> _What is expected_:
Copy all lines below that use the word "conditions".

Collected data
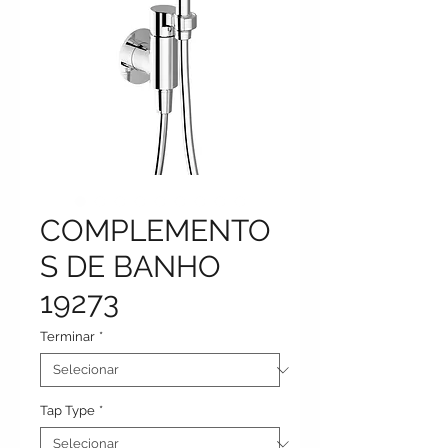
COMPLEMENTO
S DE BANHO
19273
Terminar
*
Tap Type
*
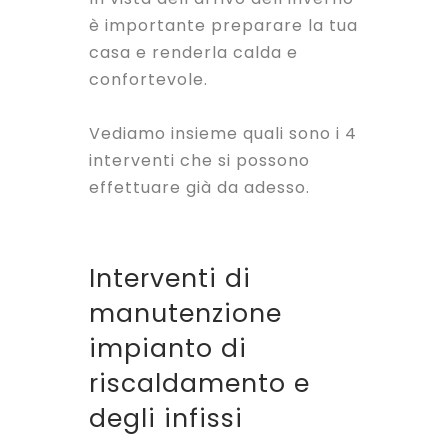
è importante preparare la tua
casa e renderla calda e
confortevole.
Vediamo insieme quali sono i 4
interventi che si possono
effettuare già da adesso.
Interventi di
manutenzione
impianto di
riscaldamento e
degli infissi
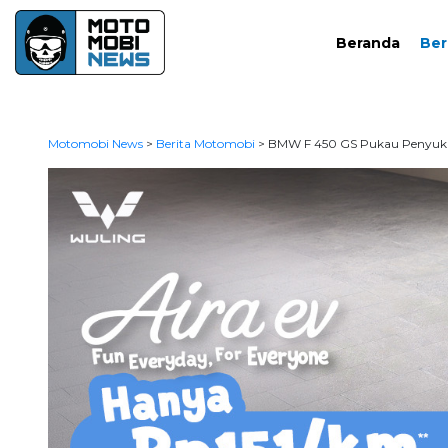
Beranda
Ber
Motomobi News
>
Berita Motomobi
>
BMW F 450 GS Pukau Penyuka 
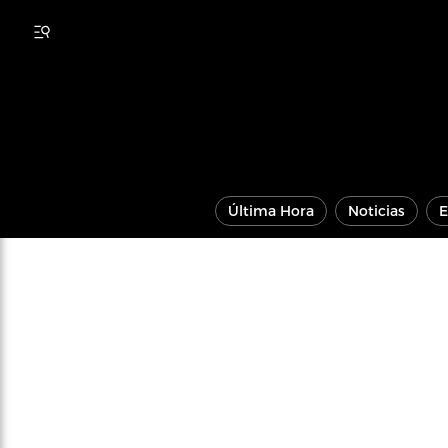
Última Hora
Noticias
E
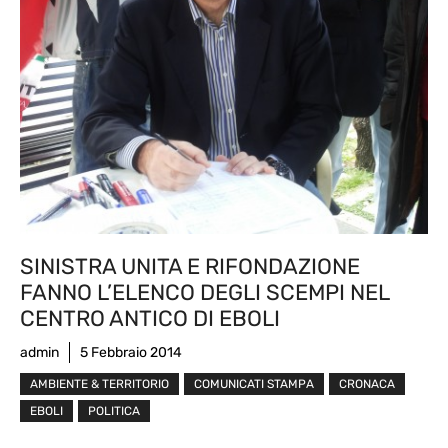
SINISTRA UNITA E RIFONDAZIONE
FANNO L’ELENCO DEGLI SCEMPI NEL
CENTRO ANTICO DI EBOLI
admin
5 Febbraio 2014
AMBIENTE & TERRITORIO
COMUNICATI STAMPA
CRONACA
EBOLI
POLITICA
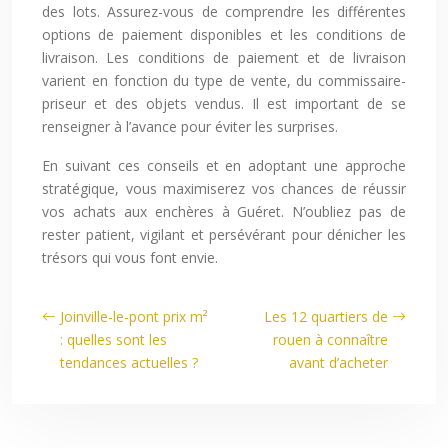
des lots. Assurez-vous de comprendre les différentes
options de paiement disponibles et les conditions de
livraison. Les conditions de paiement et de livraison
varient en fonction du type de vente, du commissaire-
priseur et des objets vendus. Il est important de se
renseigner à l’avance pour éviter les surprises.
En suivant ces conseils et en adoptant une approche
stratégique, vous maximiserez vos chances de réussir
vos achats aux enchères à Guéret. N’oubliez pas de
rester patient, vigilant et persévérant pour dénicher les
trésors qui vous font envie.
Joinville-le-pont prix m²
Les 12 quartiers de
: quelles sont les
rouen à connaître
tendances actuelles ?
avant d’acheter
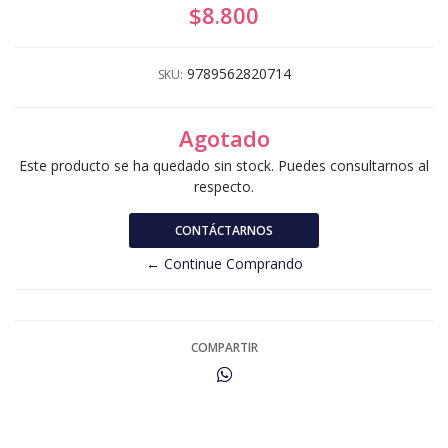
$8.800
9789562820714
SKU:
Agotado
Este producto se ha quedado sin stock. Puedes consultarnos al
respecto.
CONTÁCTARNOS
← Continue Comprando
COMPARTIR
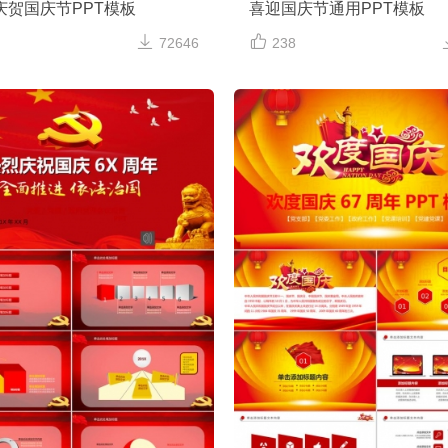
庆贺国庆节PPT模板
喜迎国庆节通用PPT模板


72646
238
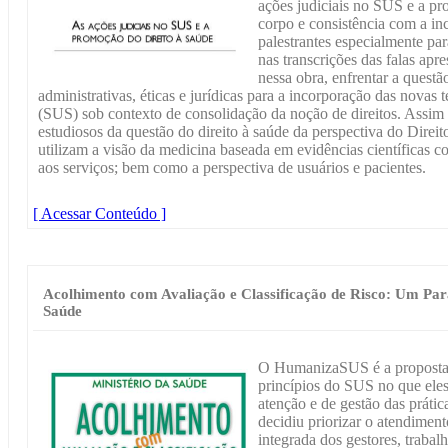
ações judiciais no SUS e a pr
corpo e consistência com a inc
palestrantes especialmente pa
nas transcrições das falas ap
nessa obra, enfrentar a questã
administrativas, éticas e jurídicas para a incorporação das nova
(SUS) sob contexto de consolidação da noção de direitos. Assim
estudiosos da questão do direito à saúde da perspectiva do Direit
utilizam a visão da medicina baseada em evidências científicas c
aos serviços; bem como a perspectiva de usuários e pacientes.
[ Acessar Conteúdo ]
Acolhimento com Avaliação e Classificação de Risco: Um Par
Saúde
O HumanizaSUS é a proposta p
princípios do SUS no que el
atenção e de gestão das práti
decidiu priorizar o atendimen
integrada dos gestores, trabal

> _Answer section_:
options de paiement disponibles et les conditions de
livraison. Les conditions de paiement et de livraison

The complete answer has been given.